Li Yan
Sikap haluan kiri dan kanan media massa di AS (Amerika Serikat) terbagi jelas, mayoritas media massa arus utama cenderung berpihak pada Partai Demokrat yang berhaluan kiri, Fox News sepertinya adalah satu-satunya media massa arus utama yang condong kepada Partai Republik yang konservatif.
Belum lama ini, pembawa acara yang paling dijagokan Fox News Tucker Carlson yang memiliki pandangan sangat konservatif mendadak dipecat, kejadian ini menggemparkan kalangan politik AS maupun media massa dunia. Sejumlah tokoh Partai Demokrat dan liberalis AS bersorak sorai atas hengkangnya Carlson, bahkan pejabat Pentagon pun bersorak kemenangan.
Kaum konservatif Partai Republik sangat terkejut atas diberhentikannya Tucker Carlson dari Fox News. Mantan Presiden AS Donald Trump menyatakan di Truth Social, ini adalah “pukulan amat keras bagi berita kabel dan AS”. Media massa sayap kanan AS telah kehilangan satu banteng andalannya, media massa sayap kiri hampir menguasai seluruh negeri, dominasi satu partai oleh Partai Demokrat sepertinya semakin dekat.
Setelah memberhentikan Carlson, rating Fox News langsung menurun, harga sahamnya juga ikut anjlok, dalam dua hari saja nilai pasarnya telah menguap lebih dari 500 juta dolar AS (7,4 triliun rupiah, kurs per 12/06). Setelah diberhentikan, sosok Carlson menjadi incaran banyak media massa lainnya, bahkan stasiun TV nasional Rusia: RT juga ikut meminangnya hanya beberapa jam setelah dirinya dipecat.
Selain itu, sejumlah lembaga masyarakat mendorong Carlson untuk mencalonkan diri sebagai presiden, perusahaan judi terbesar dunia yakni Betfair baru-baru ini bahkan telah membuka taruhan apakah Carlson akan mencalonkan diri dalam Pilpres 2024 mendatang atau tidak.
Mengapa pengaruh Tucker Carlson begitu besar? Dari mana asal kekuatannya?

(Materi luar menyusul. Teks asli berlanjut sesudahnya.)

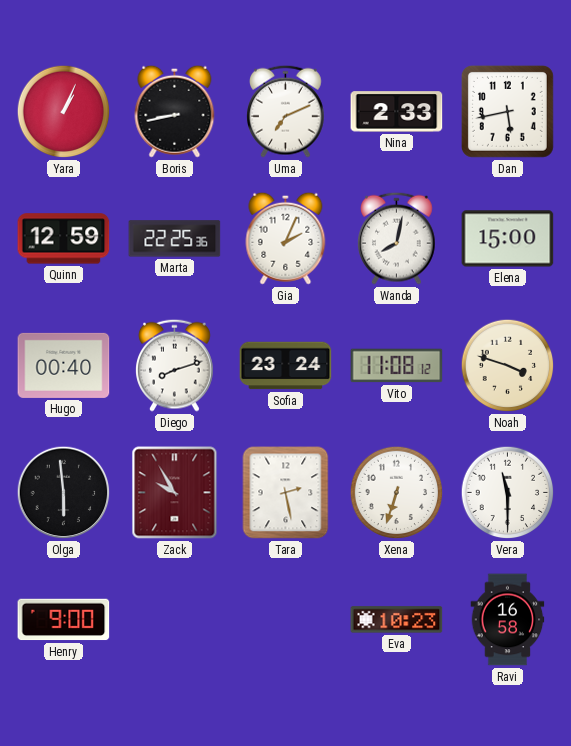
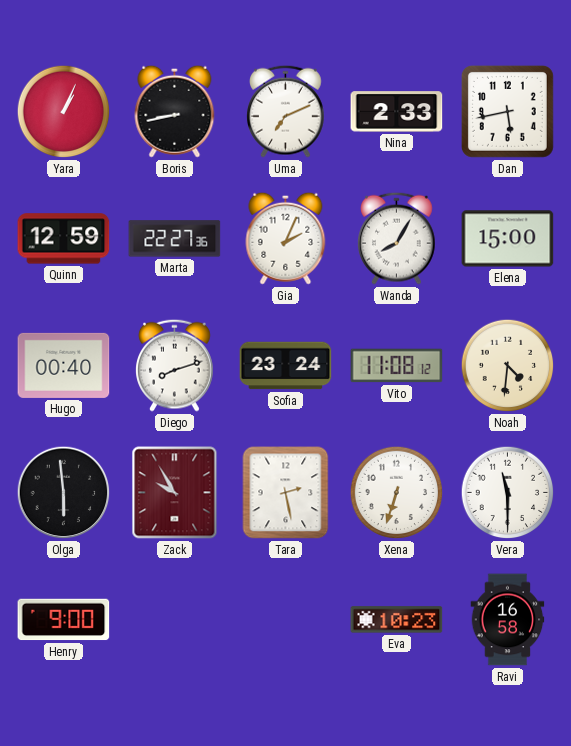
Marta: 22:25 -> 22:27
Wanda: 8:02 -> 8:05
Noah: 3:48 -> 4:31
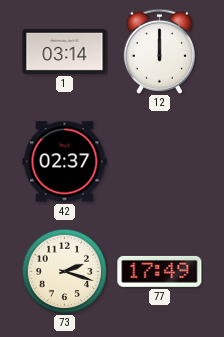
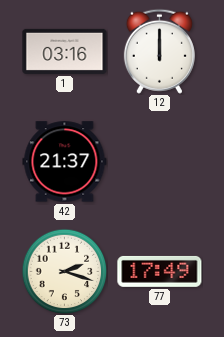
1: 03:14 -> 03:16
42: 02:37 -> 21:37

Dick Carlson, sang ayah adalah pembimbingnya dalam memasuki dunia media massa. Nasib karir dan masa depannya di industri media massa berkaitan dengan orang top bisnis dan politik Donald Trump dan juga Elon Musk. Ia baru saja menyelesaikan wawancara dengan dua tokoh kelas berat konservatif yakni mantan presiden AS Donald Trump dan tokoh pelopor sayap kanan yang baru melejit, dan juga pemilik Twitter Elon Musk, tak lama setelah itu ia langsung dipecat oleh Fox News. Dalam acara Tucker Carlson, membela kebebasan dan mencari kebenaran adalah sebuah topik yang tidak pernah berubah.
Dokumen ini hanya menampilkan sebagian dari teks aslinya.